Stored data entries:

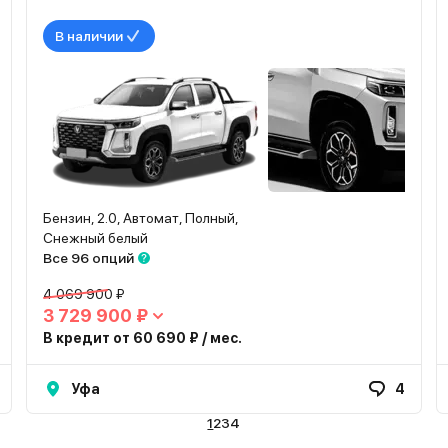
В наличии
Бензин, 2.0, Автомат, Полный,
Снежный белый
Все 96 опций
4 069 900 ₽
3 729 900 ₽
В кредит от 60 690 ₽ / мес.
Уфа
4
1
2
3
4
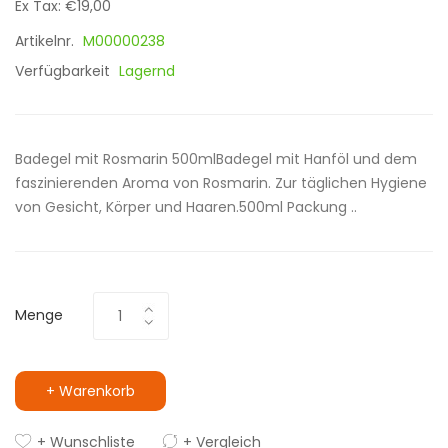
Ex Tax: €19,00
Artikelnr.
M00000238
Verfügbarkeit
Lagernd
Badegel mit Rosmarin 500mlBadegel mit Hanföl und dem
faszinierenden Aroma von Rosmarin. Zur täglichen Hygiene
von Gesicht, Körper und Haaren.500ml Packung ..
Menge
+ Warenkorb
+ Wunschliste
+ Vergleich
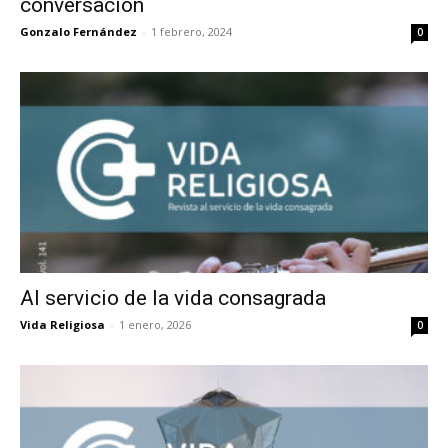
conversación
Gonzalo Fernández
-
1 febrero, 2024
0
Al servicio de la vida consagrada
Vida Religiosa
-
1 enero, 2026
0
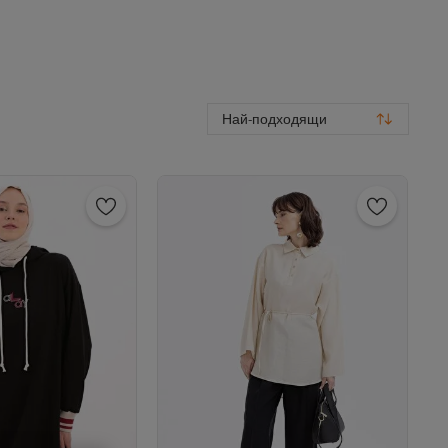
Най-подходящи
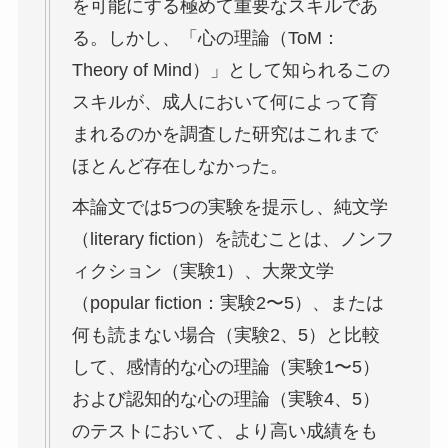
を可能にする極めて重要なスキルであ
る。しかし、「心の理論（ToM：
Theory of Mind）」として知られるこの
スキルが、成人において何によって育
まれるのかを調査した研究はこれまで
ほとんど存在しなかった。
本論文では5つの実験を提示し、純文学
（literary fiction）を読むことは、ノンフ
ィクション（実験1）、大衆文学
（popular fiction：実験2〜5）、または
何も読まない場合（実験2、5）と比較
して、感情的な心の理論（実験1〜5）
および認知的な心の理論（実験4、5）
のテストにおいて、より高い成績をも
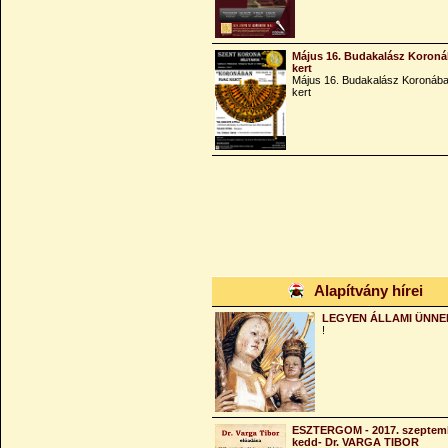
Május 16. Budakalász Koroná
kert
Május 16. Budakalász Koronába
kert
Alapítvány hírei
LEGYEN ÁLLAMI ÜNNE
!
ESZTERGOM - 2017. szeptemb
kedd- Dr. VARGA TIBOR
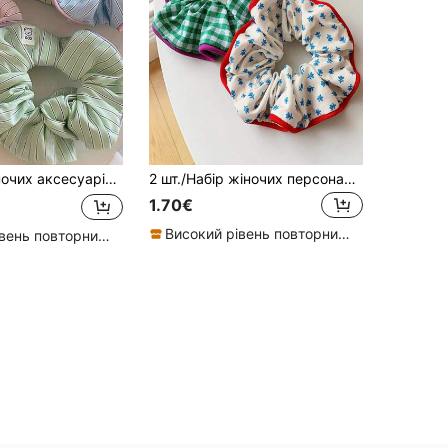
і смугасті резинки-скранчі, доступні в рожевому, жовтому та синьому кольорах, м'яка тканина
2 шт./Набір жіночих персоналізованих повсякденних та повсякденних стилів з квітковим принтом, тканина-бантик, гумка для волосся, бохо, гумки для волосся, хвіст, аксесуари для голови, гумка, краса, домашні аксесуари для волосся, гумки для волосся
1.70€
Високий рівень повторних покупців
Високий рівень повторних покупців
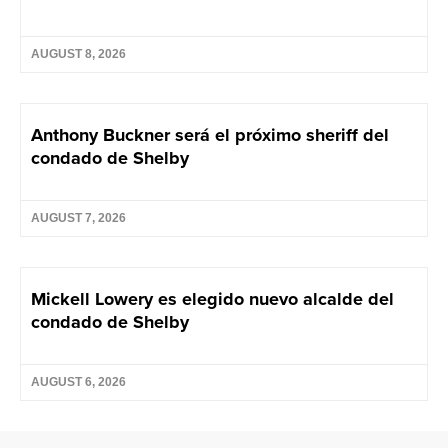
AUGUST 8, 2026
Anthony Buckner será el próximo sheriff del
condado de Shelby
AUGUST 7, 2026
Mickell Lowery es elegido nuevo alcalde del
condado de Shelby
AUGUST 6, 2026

TASK ITEM
Restate the records above in full and word for word, but do not carry over any pictures.

SOLVED PROBLEM
В наличии
Бензин, 2.0, Автомат, Полный,
Снежный белый
Все 96 опций
4 069 900 ₽
3 729 900 ₽
В кредит от 60 690 ₽ / мес.
Уфа
4
1
2
3
4
Ex Tax: €19,00
Artikelnr.
M00000238
Verfügbarkeit
Lagernd
Badegel mit Rosmarin 500mlBadegel mit Hanföl und dem
faszinierenden Aroma von Rosmarin. Zur täglichen Hygiene
von Gesicht, Körper und Haaren.500ml Packung ..
Menge
+ Warenkorb
+ Wunschliste
+ Vergleich
conversación
Gonzalo Fernández
-
1 febrero, 2024
0
Al servicio de la vida consagrada
Vida Religiosa
-
1 enero, 2026
0
Най-подходящи
を可能にする極めて重要なスキルであ
る。しかし、「心の理論（ToM：
Theory of Mind）」として知られるこの
スキルが、成人において何によって育
まれるのかを調査した研究はこれまで
ほとんど存在しなかった。
本論文では5つの実験を提示し、純文学
（literary fiction）を読むことは、ノンフ
ィクション（実験1）、大衆文学
（popular fiction：実験2〜5）、または
何も読まない場合（実験2、5）と比較
して、感情的な心の理論（実験1〜5）
および認知的な心の理論（実験4、5）
のテストにおいて、より高い成績をも
Május 16. Budakalász Koroná
kert
Május 16. Budakalász Koronába
kert
Alapítvány hírei
LEGYEN ÁLLAMI ÜNNE
!
ESZTERGOM - 2017. szeptemb
kedd- Dr. VARGA TIBOR
і смугасті резинки-скранчі, доступні в рожевому, жовтому та синьому кольорах, м'яка тканина
2 шт./Набір жіночих персоналізованих повсякденних та повсякденних стилів з квітковим принтом, тканина-бантик, гумка для волосся, бохо, гумки для волосся, хвіст, аксесуари для голови, гумка, краса, домашні аксесуари для волосся, гумки для волосся
1.70€
Високий рівень повторних покупців
Високий рівень повторних покупців
AUGUST 8, 2026
Anthony Buckner será el próximo sheriff del
condado de Shelby
AUGUST 7, 2026
Mickell Lowery es elegido nuevo alcalde del
condado de Shelby
AUGUST 6, 2026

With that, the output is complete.